3D Video Models through Point Tracking, Reconstructing and Forecasting

Abstract

From autonomous driving to household robotics and embodied AI, intelligent systems must build internal models of the world: mental representations that allow them to perceive their surroundings, reason about unobserved structure, and plan future interactions. Humans do this effortlessly from vision alone, but enabling machines to do the same from raw video remains a core challenge. Sparse viewpoints, occlusions, and complex dynamics make it difficult to recover mental models of scenes that are both geometrically accurate and physically actionable. This thesis addresses this challenge by developing a unified framework that allows agents to see the world, imagine its hidden structure and dynamics, and plan interactions within it, ultimately building textbf{mental world models} from monocular videos.

To see and imagine the video observation in 4D, we develop DreamScene4D, an optimization-based pipeline that fuses learned object tracking priors and generative image priors with 4D Gaussian splatting to decompose video into object-centric 3D shapes and motion trajectories. By independently optimizing the 3D Gaussians of each object to minimize both the rendering error and the score-distillation sampling loss, and then composing the Gaussians post-optimization, our method yields accurate geometry and precise motion estimates, outperforming prior NeRF-based and Gaussian-splatting-based approaches in complex real-world videos.

Although DreamScene4D’s decomposition enables precise reconstruction and completion of individual objects, its post hoc composition can lead to inconsistencies in spatial layout and depth ordering of the video scene. To address this, we introduce GenMOJO, a joint multi-object optimization framework that unifies scene-level rendering with object-centric imagination. By optimizing all objects together to match full-scene observations, GenMOJO faithfully preserves inter-object spatial relationships and occlusion structure. Simultaneously, it applies score-distillation-sampling in local object frames to hallucinate unseen geometry and motion. This combination of global supervision and localized generative priors yields coherent, high-fidelity 4D representations that outperform per-object methods in both visual quality and trajectory accuracy.
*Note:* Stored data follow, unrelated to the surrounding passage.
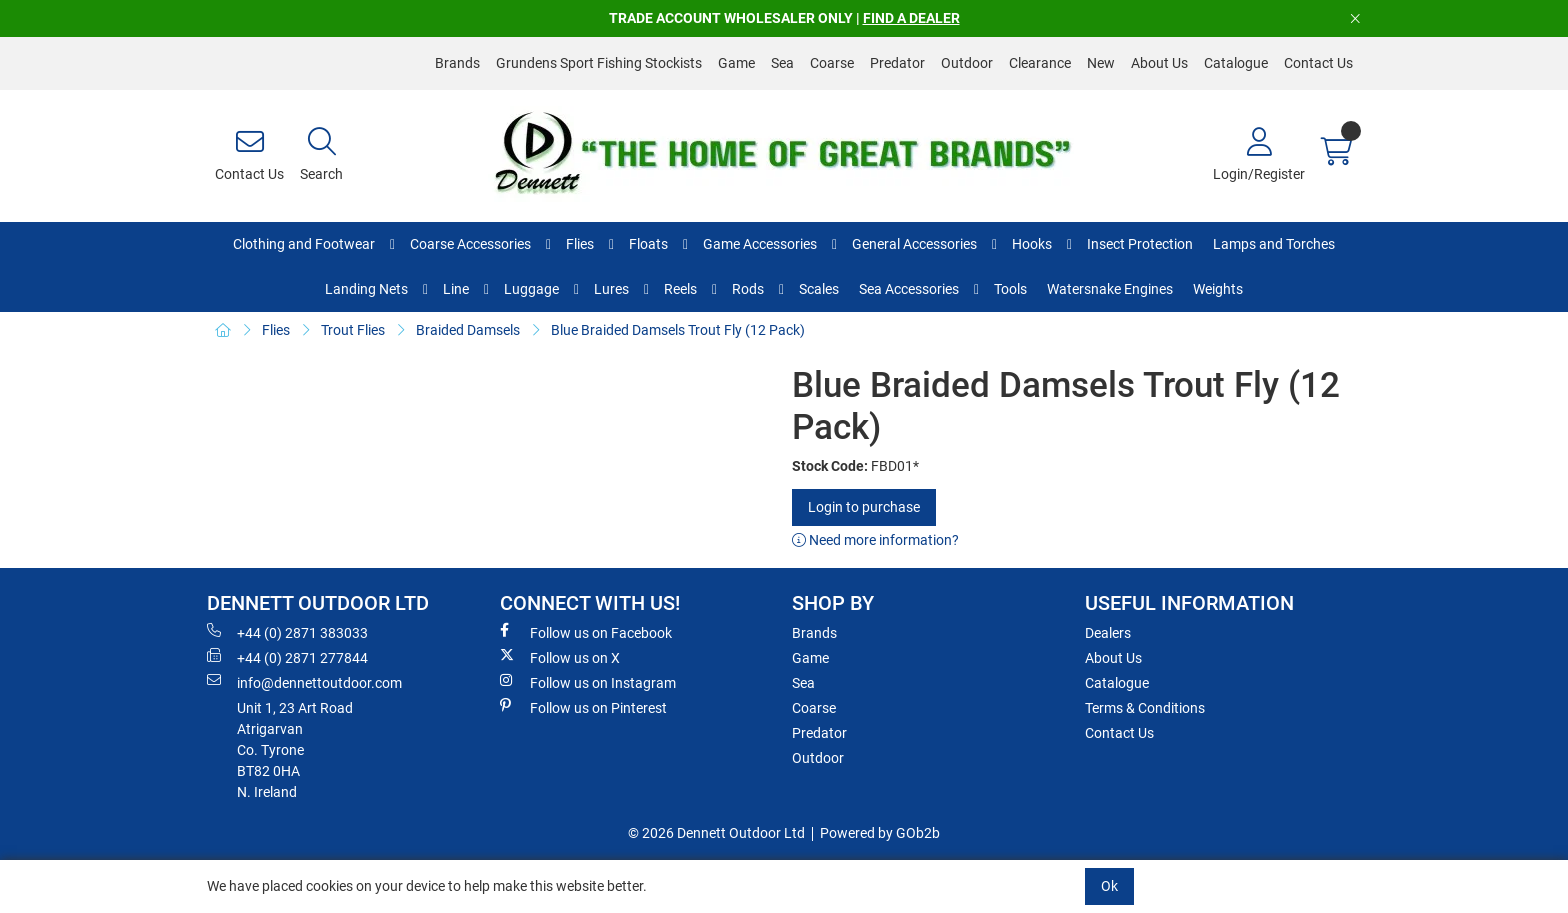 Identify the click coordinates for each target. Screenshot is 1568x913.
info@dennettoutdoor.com (304, 682)
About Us (1159, 63)
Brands (457, 63)
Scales (819, 289)
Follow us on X (560, 657)
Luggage (531, 289)
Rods (748, 289)
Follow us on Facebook (586, 632)
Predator (897, 63)
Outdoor (967, 63)
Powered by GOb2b (880, 833)
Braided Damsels (468, 330)
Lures (611, 289)
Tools (1010, 289)
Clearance (1040, 63)
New (1101, 63)
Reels (680, 289)
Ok (1109, 886)
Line (456, 289)
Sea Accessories (909, 289)
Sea (782, 63)
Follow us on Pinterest (583, 707)
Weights (1218, 289)
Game (736, 63)
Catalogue (1236, 63)
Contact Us (1318, 63)
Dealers (1108, 633)
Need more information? (875, 540)
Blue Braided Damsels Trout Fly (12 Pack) (678, 330)
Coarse (832, 63)
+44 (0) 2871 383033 (287, 632)
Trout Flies (353, 330)
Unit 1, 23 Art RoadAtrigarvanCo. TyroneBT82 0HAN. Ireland (295, 750)
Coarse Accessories (470, 244)
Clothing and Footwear (304, 244)
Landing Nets (366, 289)
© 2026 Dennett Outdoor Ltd (716, 833)
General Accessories (914, 244)
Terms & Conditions (1145, 708)
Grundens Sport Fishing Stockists (599, 63)
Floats (648, 244)
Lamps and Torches (1274, 244)
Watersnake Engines (1110, 289)
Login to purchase (864, 507)
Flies (580, 244)
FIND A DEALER (911, 18)
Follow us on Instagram (588, 682)
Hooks (1032, 244)
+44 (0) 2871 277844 (287, 657)
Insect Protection (1140, 244)
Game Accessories (760, 244) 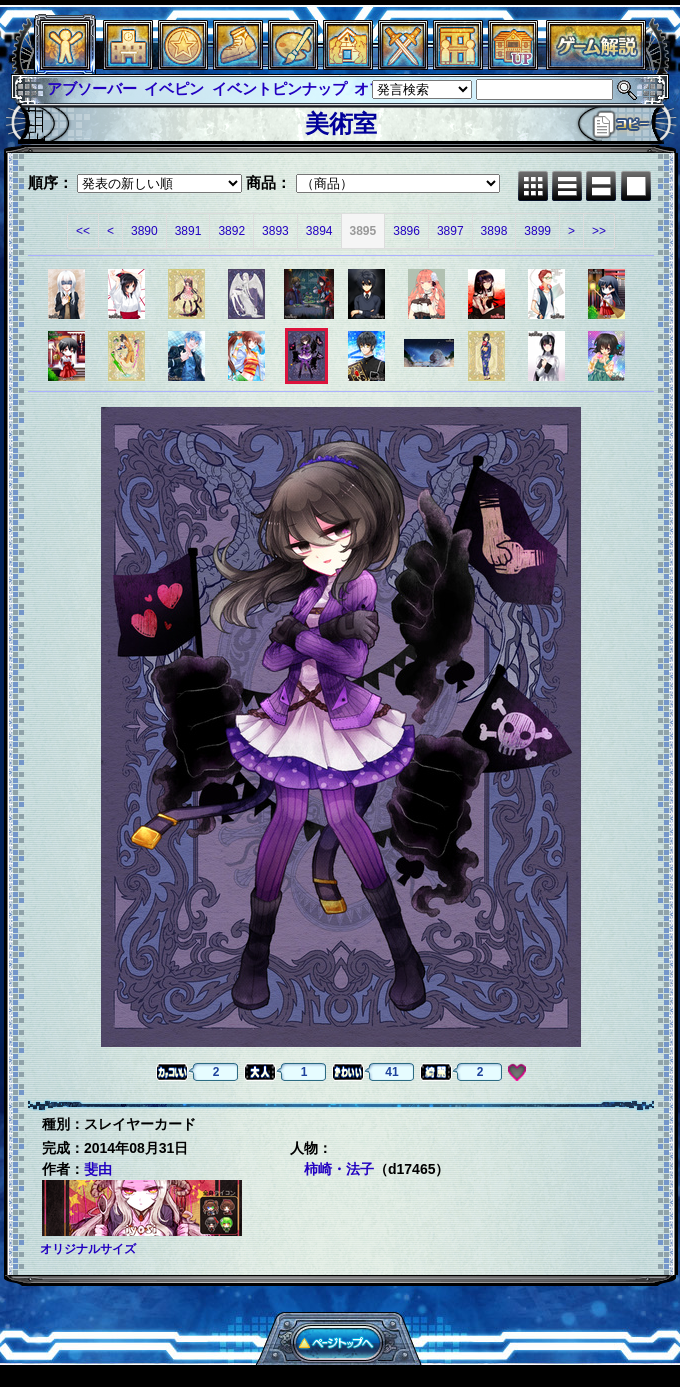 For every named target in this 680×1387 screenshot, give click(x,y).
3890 (144, 231)
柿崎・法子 (339, 1169)
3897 (450, 231)
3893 (275, 231)
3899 (537, 231)
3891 (188, 231)
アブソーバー (92, 88)
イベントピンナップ (279, 88)
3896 (406, 231)
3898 (494, 231)
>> (599, 231)
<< (83, 231)
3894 (319, 231)
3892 (231, 231)
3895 (363, 231)
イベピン (174, 88)
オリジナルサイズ (88, 1249)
Finally, we present ParticleWorldDiffuser, a transformer-based diffusion model for forecasting 3D particle trajectories in learned scene representations. The action-conditioned variant predicts object displacements given control sequences, enabling model-predictive control, while the unconditional variant generates both action and object trajectories via score-based sampling for efficient, rollout-free planning. Trained in simulation but evaluated on real-world object reconstructions, our model generalizes across novel objects and scenes, demonstrating effective sim-to-real transfer.

Together, these contributions form a cohesive pipeline for generating a mental world model of the video observation. By grounding generative models in real video and validating their utility for physical prediction, this thesis takes a step toward embodied systems that can perceive and interact with the world through the lens of video, a capability essential for the next generation of intelligent agents.